Assignment: Every line that contains the word "органы" is to be copied from the listing.

Supplied material:
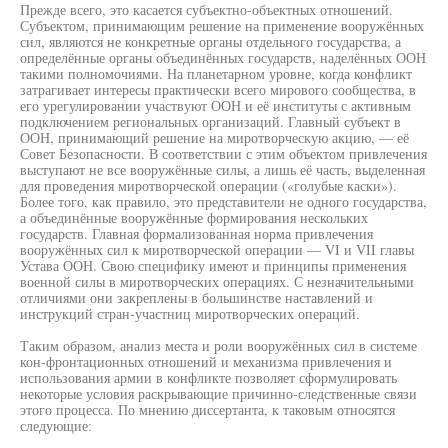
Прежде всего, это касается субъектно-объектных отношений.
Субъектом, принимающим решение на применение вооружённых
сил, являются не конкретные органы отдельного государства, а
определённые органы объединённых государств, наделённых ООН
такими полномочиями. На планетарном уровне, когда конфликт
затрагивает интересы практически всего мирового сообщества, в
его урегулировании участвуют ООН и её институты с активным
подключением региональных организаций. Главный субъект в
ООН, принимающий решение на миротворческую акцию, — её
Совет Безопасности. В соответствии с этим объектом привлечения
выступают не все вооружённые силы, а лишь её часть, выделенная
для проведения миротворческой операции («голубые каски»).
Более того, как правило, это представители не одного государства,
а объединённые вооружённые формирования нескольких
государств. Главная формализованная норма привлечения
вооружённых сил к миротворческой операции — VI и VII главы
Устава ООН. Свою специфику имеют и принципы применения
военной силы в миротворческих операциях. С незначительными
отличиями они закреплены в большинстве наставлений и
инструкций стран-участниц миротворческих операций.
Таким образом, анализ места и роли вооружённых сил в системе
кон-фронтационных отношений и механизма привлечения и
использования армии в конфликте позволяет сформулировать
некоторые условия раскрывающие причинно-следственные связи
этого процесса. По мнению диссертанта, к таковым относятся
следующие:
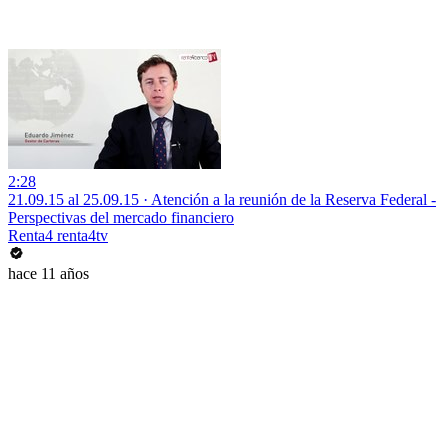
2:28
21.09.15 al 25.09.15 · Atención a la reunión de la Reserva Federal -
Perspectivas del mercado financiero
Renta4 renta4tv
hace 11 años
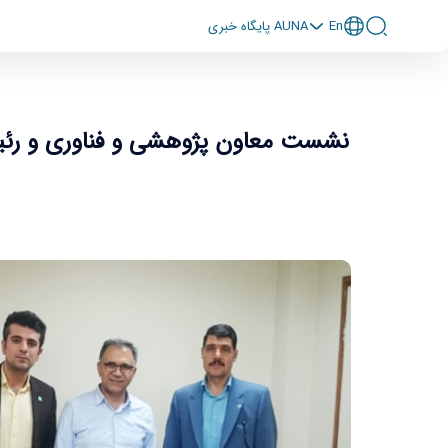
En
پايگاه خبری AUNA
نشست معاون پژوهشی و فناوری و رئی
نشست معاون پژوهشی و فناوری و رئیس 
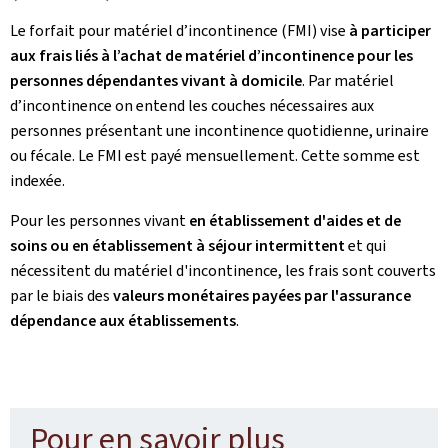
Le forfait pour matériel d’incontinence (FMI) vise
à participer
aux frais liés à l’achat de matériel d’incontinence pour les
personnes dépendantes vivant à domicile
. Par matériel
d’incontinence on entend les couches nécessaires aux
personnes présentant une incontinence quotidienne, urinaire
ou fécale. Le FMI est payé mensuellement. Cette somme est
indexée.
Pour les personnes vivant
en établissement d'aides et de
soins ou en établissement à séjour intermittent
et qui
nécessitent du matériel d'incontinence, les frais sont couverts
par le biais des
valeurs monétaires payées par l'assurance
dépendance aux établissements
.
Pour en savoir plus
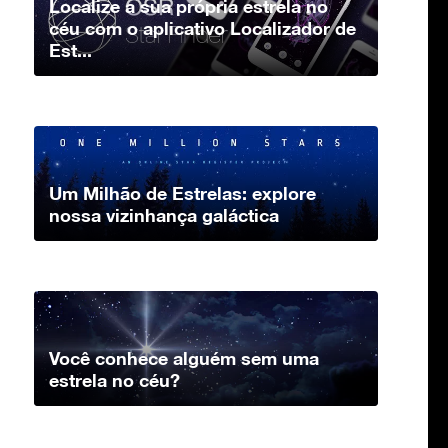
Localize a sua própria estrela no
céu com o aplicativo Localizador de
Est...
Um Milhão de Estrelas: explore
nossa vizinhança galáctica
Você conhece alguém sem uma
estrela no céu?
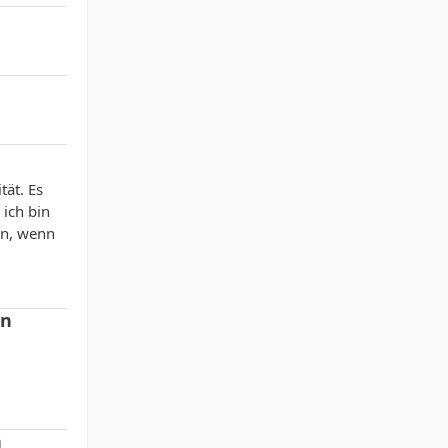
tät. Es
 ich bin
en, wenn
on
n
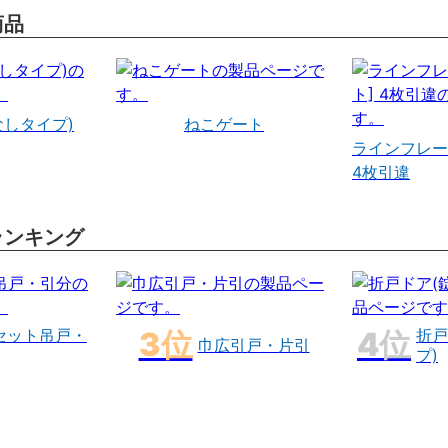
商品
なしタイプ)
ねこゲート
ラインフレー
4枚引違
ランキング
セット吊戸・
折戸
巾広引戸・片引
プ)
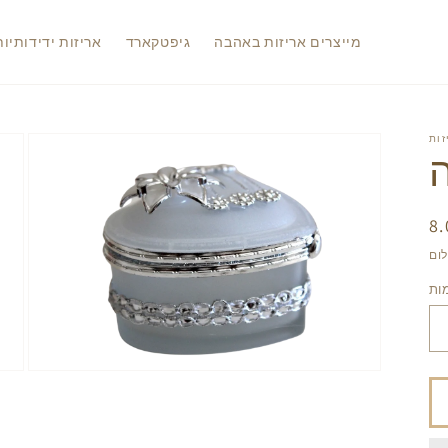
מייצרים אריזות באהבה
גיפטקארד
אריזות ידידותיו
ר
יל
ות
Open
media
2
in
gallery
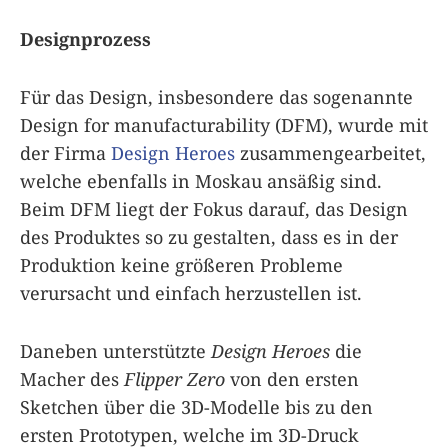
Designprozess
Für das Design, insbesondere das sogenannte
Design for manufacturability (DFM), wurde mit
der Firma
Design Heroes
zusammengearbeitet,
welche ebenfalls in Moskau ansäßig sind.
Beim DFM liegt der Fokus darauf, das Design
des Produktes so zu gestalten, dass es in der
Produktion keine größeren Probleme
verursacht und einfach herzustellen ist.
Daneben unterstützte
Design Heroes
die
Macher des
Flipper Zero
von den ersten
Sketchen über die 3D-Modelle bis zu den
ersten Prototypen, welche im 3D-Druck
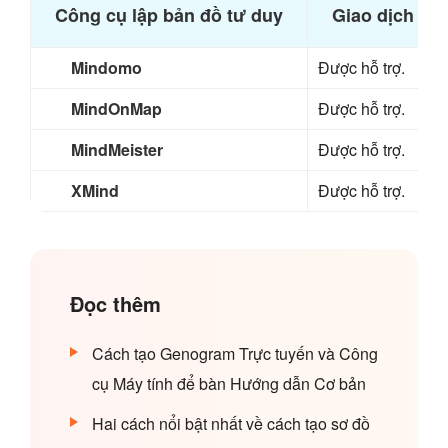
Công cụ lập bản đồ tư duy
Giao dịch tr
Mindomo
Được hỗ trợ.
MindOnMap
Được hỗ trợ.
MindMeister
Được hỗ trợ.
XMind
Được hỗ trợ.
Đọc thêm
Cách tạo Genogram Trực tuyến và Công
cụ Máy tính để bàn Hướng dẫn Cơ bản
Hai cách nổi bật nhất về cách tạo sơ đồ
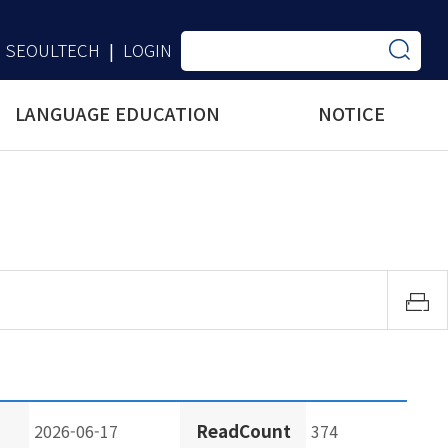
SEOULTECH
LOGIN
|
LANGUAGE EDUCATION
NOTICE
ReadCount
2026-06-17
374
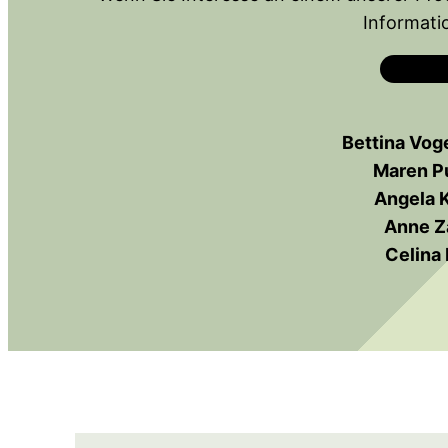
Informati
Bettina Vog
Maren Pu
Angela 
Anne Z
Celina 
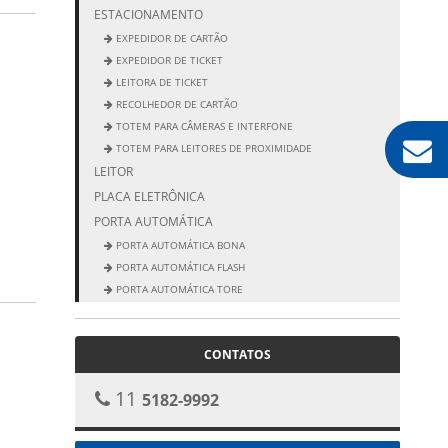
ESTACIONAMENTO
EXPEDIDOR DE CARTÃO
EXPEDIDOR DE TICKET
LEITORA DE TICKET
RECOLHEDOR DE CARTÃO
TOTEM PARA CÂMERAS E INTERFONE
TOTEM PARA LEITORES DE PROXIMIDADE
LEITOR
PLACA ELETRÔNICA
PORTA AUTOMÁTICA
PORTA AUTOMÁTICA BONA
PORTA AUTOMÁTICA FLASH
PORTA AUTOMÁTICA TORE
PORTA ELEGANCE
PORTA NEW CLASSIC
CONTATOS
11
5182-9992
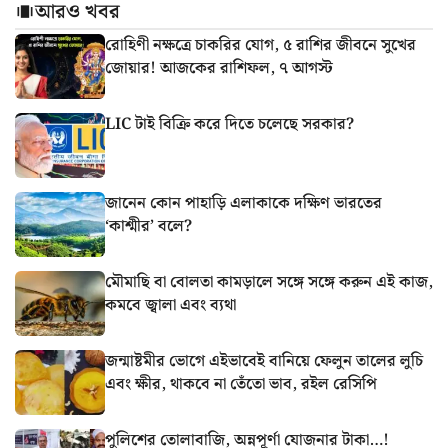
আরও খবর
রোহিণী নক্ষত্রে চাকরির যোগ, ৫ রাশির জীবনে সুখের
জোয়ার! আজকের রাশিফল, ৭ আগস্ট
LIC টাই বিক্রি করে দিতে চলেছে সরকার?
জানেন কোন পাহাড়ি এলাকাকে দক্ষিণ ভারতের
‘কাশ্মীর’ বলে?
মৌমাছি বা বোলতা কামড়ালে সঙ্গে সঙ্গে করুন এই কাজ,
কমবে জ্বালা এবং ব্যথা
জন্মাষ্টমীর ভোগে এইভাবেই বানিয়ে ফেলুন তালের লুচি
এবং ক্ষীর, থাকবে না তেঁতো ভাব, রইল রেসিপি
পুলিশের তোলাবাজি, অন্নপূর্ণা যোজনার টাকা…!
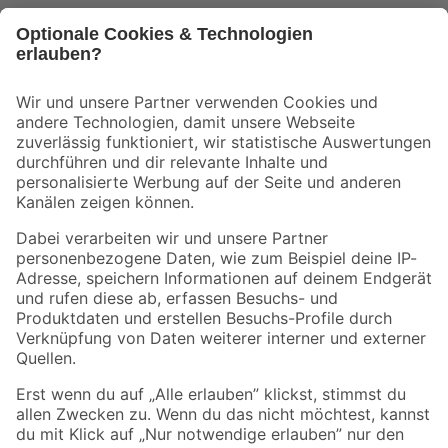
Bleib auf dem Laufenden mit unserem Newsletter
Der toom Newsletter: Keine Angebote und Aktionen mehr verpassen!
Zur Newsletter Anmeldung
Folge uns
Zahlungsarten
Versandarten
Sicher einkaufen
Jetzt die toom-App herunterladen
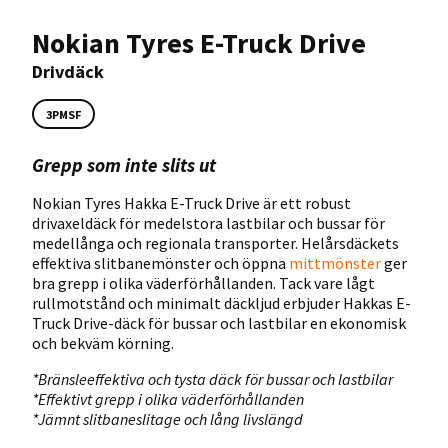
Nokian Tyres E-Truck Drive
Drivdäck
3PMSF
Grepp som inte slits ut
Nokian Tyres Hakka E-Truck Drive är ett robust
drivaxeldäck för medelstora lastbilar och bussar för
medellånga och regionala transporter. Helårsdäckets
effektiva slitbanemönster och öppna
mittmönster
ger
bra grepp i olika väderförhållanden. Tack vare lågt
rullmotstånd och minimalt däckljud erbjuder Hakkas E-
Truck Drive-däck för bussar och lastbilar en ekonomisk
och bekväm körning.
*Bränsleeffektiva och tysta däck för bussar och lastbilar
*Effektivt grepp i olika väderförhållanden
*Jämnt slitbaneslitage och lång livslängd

Result for this exercise:
сил, являются не конкретные органы отдельного государства, а
определённые органы объединённых государств, наделённых ООН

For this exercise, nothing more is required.